Jump to content

Code Optimization


Recommended Posts

Hi gurus,

I am trying to optimize a real-time data processing application. I believe that a big chunk of my time is associated with moving large arrays into and out of subvis, rather than actual calculation time. The nature of the processing does not lend itself well to parallelization, and 3rd-party driver considerations prevent us from using LVRT.

Here's my question. Are there advantages (i.e. regarding inplaceness, etc.) to keeping vi's that share data in the same execution thread? Or conversely, are there penalties for spreading large memory blocks among various execution threads?

Thanks,

Gary

Link to comment

QUOTE(Gary Rubin @ Jul 17 2007, 12:18 PM)

Hi gurus,

I am trying to optimize a real-time data processing application. I believe that a big chunk of my time is associated with moving large arrays into and out of subvis, rather than actual calculation time. The nature of the processing does not lend itself well to parallelization, and 3rd-party driver considerations prevent us from using LVRT.

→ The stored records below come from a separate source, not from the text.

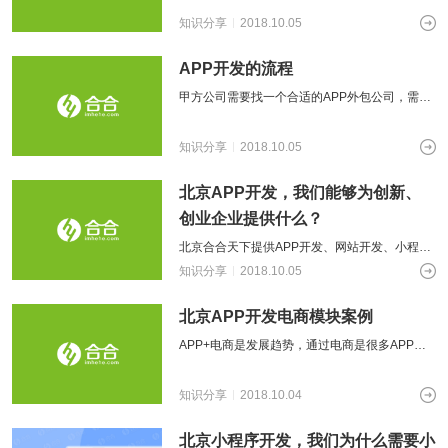
多甲方都与我们说，我们能够进行衡
知识分享
2018.10.05
APP开发的流程
甲方公司需要找一个合适的APP外包公司，需要
适当的了解乙方APP开发的流程，在各个环节进
行考核和控制，才能够保障项目的顺
知识分享
2018.10.05
北京APP开发，我们能够为创新、
创业企业提供什么？
北京合合天下提供APP开发、网站开发、小程序
开发等服务的三年多以来，我们发现，我们的很
知识分享
2018.10.05
多客户都是创业者，我所说的创业者，
北京APP开发电商模块案例
APP+电商是发展趋势，通过电商是很多APP发
展中重要的变现模式，即在APP中植入电商模
块，成为很多要开发APP的客户的
知识分享
2018.10.04
北京小程序开发，我们为什么需要小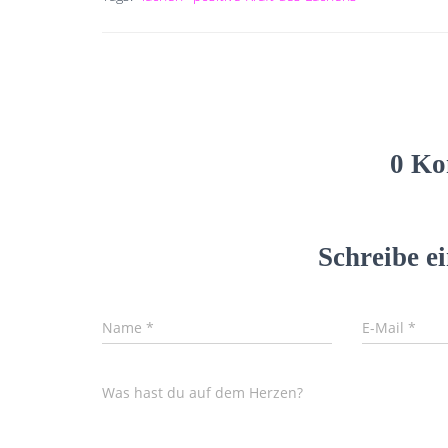
0 Ko
Schreibe 
Name
*
E-Mail
*
Was hast du auf dem Herzen?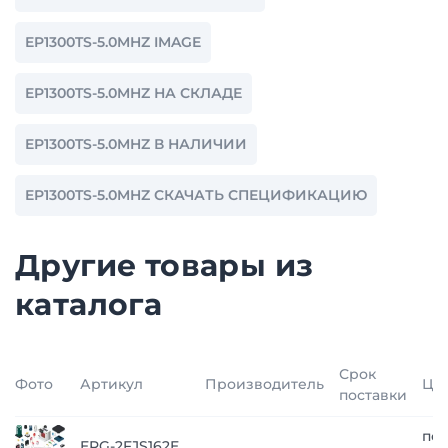
EP1300TS-5.0MHZ IMAGE
EP1300TS-5.0MHZ НА СКЛАДЕ
EP1300TS-5.0MHZ В НАЛИЧИИ
EP1300TS-5.0MHZ СКАЧАТЬ СПЕЦИФИКАЦИЮ
Другие товары из
каталога
Срок
Фото
Артикул
Производитель
Це
поставки
по
ERG-2FJS162E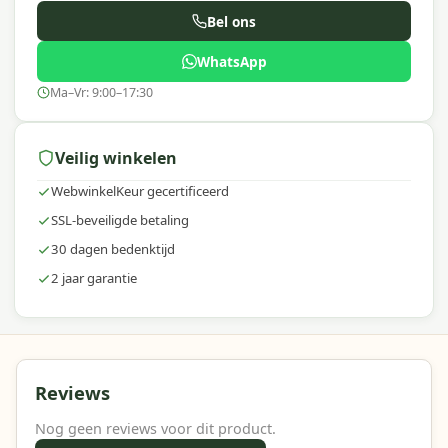
Bel ons
WhatsApp
Ma–Vr: 9:00–17:30
Veilig winkelen
WebwinkelKeur gecertificeerd
SSL-beveiligde betaling
30 dagen bedenktijd
2 jaar garantie
Reviews
Nog geen reviews voor dit product.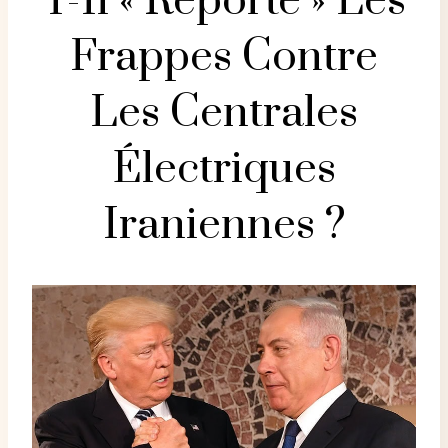
T-Il « Reporté » Les
Frappes Contre
Les Centrales
Électriques
Iraniennes ?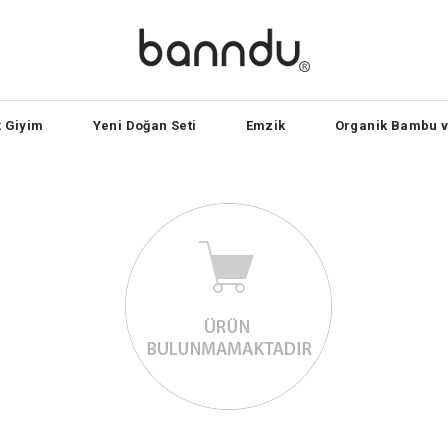
 Giyim
Yeni Doğan Seti
Emzik
Organik Bambu v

Here's my question. Are there advantages (i.e. regarding inplaceness, etc.) to keeping vi's that share data in the same execution thread? Or conversely, are there penalties for spreading large memory blocks among various execution threads?

Thanks,

Gary

HI Gary,

I'll take a first stab at this and let others correct me if I get this wrong.

The execution threads are all about the process the OS caries out to decide "what value do I set the program counter to next?"

It has nothing to do with if data gets copied or buffers get re-used.

Rather than repeat what I suspect you already know, I'll end here.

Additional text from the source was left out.